Ver Gloria ali, sem um amparo, sem uma família para cuidar dela, abriu um buraco no peito do Stirling, por mais que ele não gostasse tanto assim dela, sabia que no fundo a morena não era má, não era. Não importava quantas discussões eles tinham tido, ou quantas ele mesmo começou, aquela ali na sua frente de longe queria começar algo assim. Dava para ver o cansaço nos olhos da ex-slytherin, e também o medo. Drew nunca vira medo nos olhos dela, nunca, e ali, conseguia muito bem notar que até mesmo o barulho da porta se abrindo, deixava a Rosier tensa a ponto de cada vez mais se afundar na cadeira. Poderia não conviver ou conversar com ela direito, mas tinha em sua mente, que se isso algum dia acontecesse com April e Felicity, desejava que alguém as amparasse, que elas se sentissem seguras quando alguém lhe oferecessem ajuda, e por isso estava preparado para ajudar. Era certo? Drew não sabia, mas não custava nem um pouco tentar, não ia cair o mundo por conta disso.
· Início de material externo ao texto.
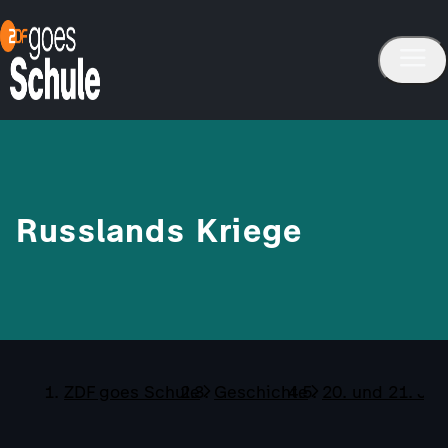
Russlands Kriege
ZDF goes Schule
Geschichte
20. und 21. Ja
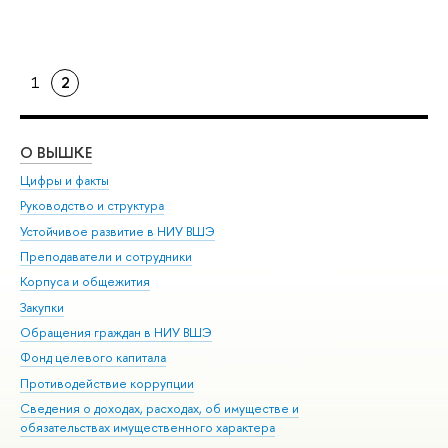
1
2
О ВЫШКЕ
ОБ
Цифры и факты
Ли
Руководство и структура
Дов
Устойчивое развитие в НИУ ВШЭ
Ол
Преподаватели и сотрудники
При
Корпуса и общежития
Вы
Закупки
При
Обращения граждан в НИУ ВШЭ
Ас
Фонд целевого капитала
До
Противодействие коррупции
Цен
Сведения о доходах, расходах, об имуществе и
Би
обязательствах имущественного характера
Об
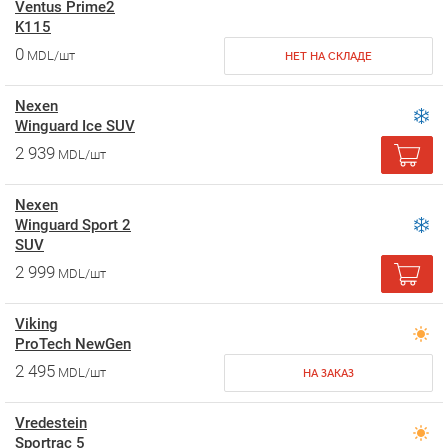
Ventus Prime2
K115
0
MDL/шт
НЕТ НА СКЛАДЕ
Nexen
Winguard Ice SUV
2 939
MDL/шт
Nexen
Winguard Sport 2
SUV
2 999
MDL/шт
Viking
ProTech NewGen
2 495
MDL/шт
НА ЗАКАЗ
Vredestein
Sportrac 5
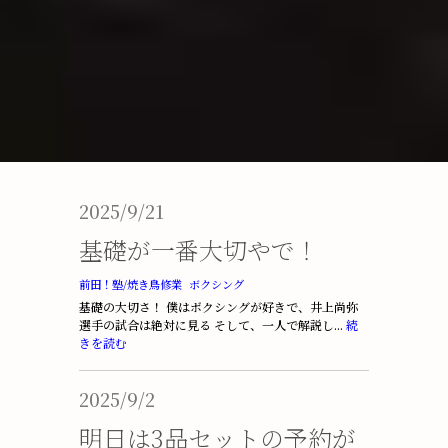
2025/9/21
基礎が一番大切やで！
前田！塾/焼き鳥修業
ボクシング
基礎の大切さ！ 僕はボクシングが好きで、井上尚弥
選手の試合は絶対に見る そして、一人で解説し...
続
きを読む
2025/9/2
明日は3品セットの予約が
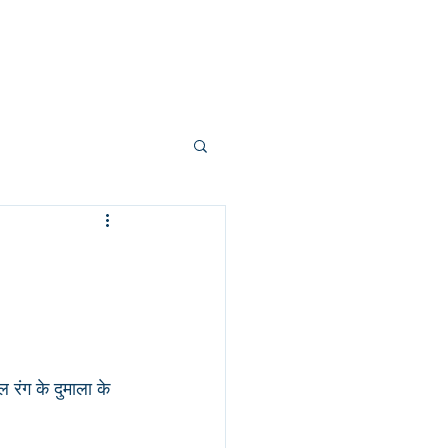
About us
Contact
More
रंग के दुमाला के 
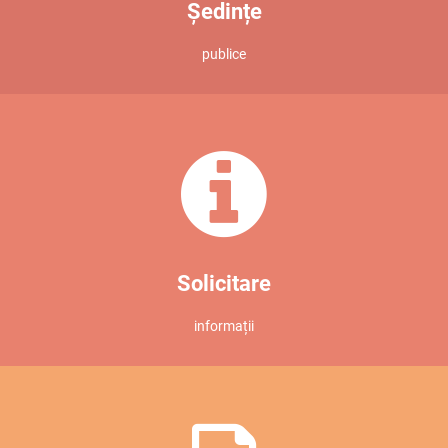
Ședințe
publice
Solicitare
informații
Quando viu o semblante da mulher mudar de medo para surpresa, soube perfeitamente bem que causara um grande impacto. Talvez Gloria jamais tinha imaginado que alguém como ele, como o que ela conhecia, faria um proposta como essa, de ajudá-la. Mas Drew não mudaria sua palavra, iria com aquilo até o fim, se ele sabia que isso acontecia com ela, e ela viesse a sofrer, ou até mesmo morrer, por conta disso, o Stirling não saberia lidar, uma vez que tivera a chance de ajudá-la e não ajudou. — Não vou colocar um anuncio na minha revista, não preciso disso — disse em tom sério, ao perceber que a mulher parecia receosa quanto a proposta dele, mas era claro que não esperava outra coisa, era claro que esperava. — Tudo bem, você está com medo, medo do que pode acontecer se te encontrarem aqui, e eu não sou um cara lá muito confiável. Mas eu quero ajudar, Gloria. Eu quero — se arrumou na cadeira, permanecendo com o corpo ereto, enquanto encarava os grandes olhos verdes da mulher, e tentando em nenhum momento perder aquela postura. — Venha comigo para minha casa, tenho um quarto vazio lá. Você pode ficar lá o tempo que quiser até a poeira abaixar — sabia que tinha falado muito tranquilo, mas precisava ser assim, precisava ser assim com ela para que ela aceitasse sua proposta.